Prabhjot Singh’s article “Punjabi immigrants in trouble” (April 3) once again brought to the fore the problems that Punjabis face in foreign lands. Obsessive craze to migrate to foreign countries is playing havoc with the lives of the youth. It is time the people of Punjab learn their lessons from their past experiences.

 H KALSI, Los Angeles, USA

CBI probe

The editorial “CBI on the mat: Probe the judge-bribery scam properly” (March 30) has rightly stated that in view of the increasing cases of corruption in the higher judiciary, the Centre ought to inform the people about the judges’ impropriety and misconduct and subject them to close scrutiny.

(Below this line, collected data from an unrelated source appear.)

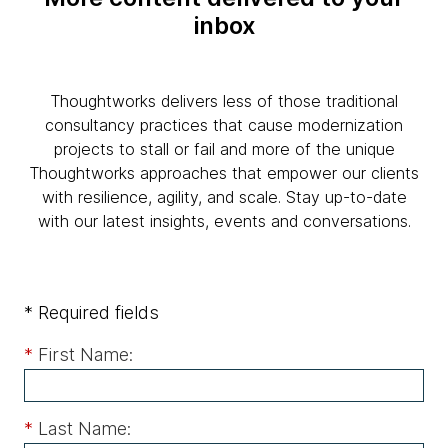
inbox
Thoughtworks delivers less of those traditional
consultancy practices that cause modernization
projects to stall or fail and more of the unique
Thoughtworks approaches that empower our clients
with resilience, agility, and scale. Stay up-to-date
with our latest insights, events and conversations.
* Required fields
*
First Name:
*
Last Name:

The CBI must probe the matter thoroughly and impartially as to where the alleged money has gone and who was the actual recipient of a bag containing Rs 15 lakh sent by the former Haryana Assistant Advocate General Sanjiv Bansal. Since people have great expectations from the judiciary any act of misconduct and misdemeanour on their part should be viewed seriously and they should be held responsible for their acts of omission and commission. The rule of law must prevail in our country.


Untested vaccines

The editorial “Untested vaccines” (March 30) was apt. Deaths caused during clinical trials reflect callous disregard for human life. Trials cannot be conducted at the cost of innocent and precious human lives. Sale of untested vaccines must be checked. Pharmaceutical companies too must be aware of their responsibility.

ANJU D ANAND, Chambaghat (Solan)

All “kings” are the same

The article “This Singh is not yet king, as yet” (March 30) by Roopinder Singh and Ajay Banerjee on the contrary built up the story that Singh is still the king, particularly when the queen is in the MEA. In fact one writer would have been sufficient to draw the caricature of the man (a turn-coat, socialite, historian and diffident against corruption). However, the article is definitely a piece of good prose.

Presently two other Singhs i.e. the Badals are the kings in Punjab. But the people of Punjab are least interested in the personal bravados of a politician. Akali Dal was defeated in the 2002 state elections primarily on the corruption issue. But the new “king” did no better. Corruption became more widespread and is still the order of the day.

His party was voted out of power and people painfully brought the Akali Dal back in the saddle. Now they are fed up with them also for ruining the financial health of the state and do not know what to do further.

The political parties have reconciled to rule the state alternately and do not care for the hardships of the people. Unfortunately, the article did not comment on the games the politicians play in Punjab and the miseries faced by the people.